4. L'Argentine, la farouche

          En 2001, Buenos Aires annonçait la faillite du pays. Dès lors, celui-ci s'engageait à rembourser 93% de ses créanciers privés, contre une décote forte de 70% de leurs titres (soit un faux choix de compromis plutôt non négociable). Evidemment, les 7% restants (constitués par des fonds vautours spéculatifs) ne se montrèrent pas très collaboratifs face à cette idée. L'Etat Argentin a dû se battre devant les tribunaux et maintenir son cap contre vents et marées (soit refuser de payer ou, de temps en temps, établir des défauts de paiement, tout bonnement) pour arriver à la situation actuelle. L'Argentine peut, à présent, retrouver les marchés financiers (dont elle était bannie depuis) et contracter de nouvelles dettes dans le cadre du financement de son budget. En 2016, le nouveau Président a levé certaines mesures protectionnistes et a dévalué le Peso, afin de permettre à l'Etat latin de se relancer positivement.

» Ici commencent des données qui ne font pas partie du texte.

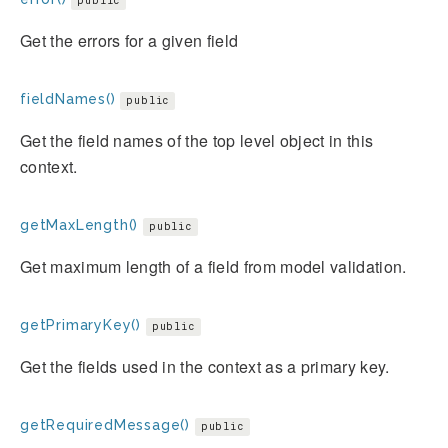
public
Get the errors for a given field
fieldNames()
public
Get the field names of the top level object in this
context.
getMaxLength()
public
Get maximum length of a field from model validation.
getPrimaryKey()
public
Get the fields used in the context as a primary key.
getRequiredMessage()
public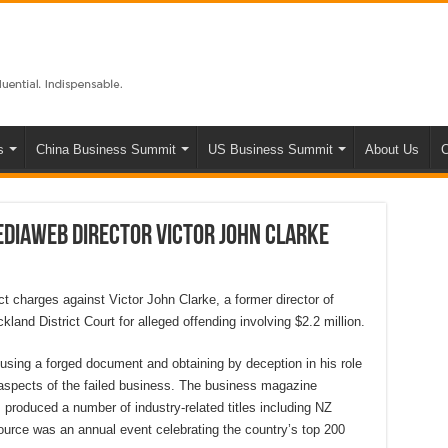
s
China Business Summit
US Business Summit
About Us
C
ediaWeb director Victor John Clarke
t charges against Victor John Clarke, a former director of
and District Court for alleged offending involving $2.2 million.
using a forged document and obtaining by deception in his role
 aspects of the failed business. The business magazine
 produced a number of industry-related titles including NZ
rce was an annual event celebrating the country’s top 200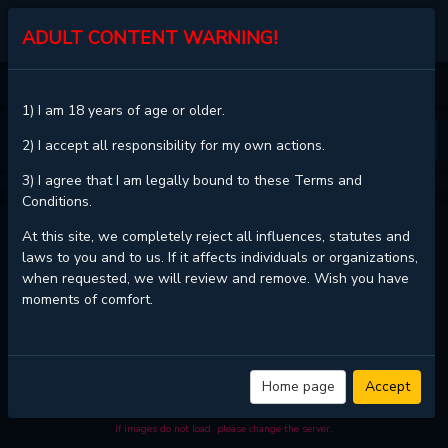
KALISCAN
ADULT CONTENT WARNING!
HOME
SILENT HILL F
CHAPTER 1.2
1) I am 18 years of age or older.
❮
❯
2) I accept all responsibility for my own actions.
3) I agree that I am legally bound to these Terms and
Conditions.
SILENT HILL F - CHAPTER 1.2
At this site, we completely reject all influences, statutes and
laws to you and to us. If it affects individuals or organizations,
when requested, we will review and remove. Wish you have
moments of comfort.
Read
SILENT HILL f - Chapter 1.2 with HD image quality
and high
loading speed at
KaliScan
. And much more top manga are available
here. You can use the Bookmark button to get notifications about the
latest chapters next time when you come visit KaliScan. That will be so
grateful if you let KaliScan be your favorite manga site. Hope you'll come
Home page
Accept
to join us and become a manga reader in this community. Have a
beautiful day!
If images do not load, please change the server.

          Le recul dont nous disposons sur cette affaire permet d'analyser une chose : par la négociation en tant que nation, il est possible de ne pas payer la globalité d'une dette. Cette manœuvre peut engluer le pays au niveau international, bloquer des marchés intéressants certes, mais elle existe et a déjà été appliquée. Chose difficilement envisageable dans le cadre de l'Union Européenne malheureusement, où les créanciers sont surtout institutionnels et se montrent généralement moins souples (la Grèce peut vous en parler, en mal je le crains). La comparaison entre la France et l'Argentine n'est pas évidente, puisque le pays des Droits de l'Homme (et de la baguette de pain, à vous de voir ce que vous préférez, après tout) n'est pas en situation de défaut de paiement. Cependant, c'est une voie qui nous guette, chers citoyens tricolores, si notre gouvernement poursuit la dynamique dépensière qu'il entretient depuis plusieurs quinquennats maintenant. Les négociations avec les créanciers privés pourraient avoir lieu, c'est une chose à peu près certaine, néanmoins je ne suis pas prêt à en dire autant de la Banque Centrale Européenne. D'où la nécessité de respecter les engagements budgétaires, voir de faire mieux (c'est à dire un budget positif, pour une fois, ça changerait).


Le mot de la fin
Dis-moi combien tu as, je te dirai combien je peux te prêter!

          Je termine cet article en vous rappelant que si vous, personnellement, vous contractez une dette, vous aurez toujours des comptes à rendre à un moment ou à un autre. Même si l'économie, au sens large, peut faire croire à autre chose sous certains angles (dans la dimension des nations), les conditions Françaises ne sont certainement pas adéquates. Rembourser c'est à la fois assurer l'avenir des futures générations, tout en permettant d'instaurer la confiance avec le reste du monde, tissu fondamental d'une économie stable et durable. Les pays d'Europe du Nord (oui, plus au Nord que nous) sont des exemples dans ce schéma là. Qu'il s'agisse d'industrie, d'agriculture, de services, d'éducation, etc... Il y a de bonnes choses à prendre partout. Il suffit de s'intéresser un peu à ce qui existe, sans se fermer automatiquement dès qu'une idée nous parait étrange. Enfin, je dirais que le quinquennat à venir d'Emmanuel Macron sera le virage clair pour la France. Au bout de celui-ci soit nous sombrons, soit nous hissons la tête hors de l'eau. Croisons donc les doigts pour que le pire ne nous arrive pas.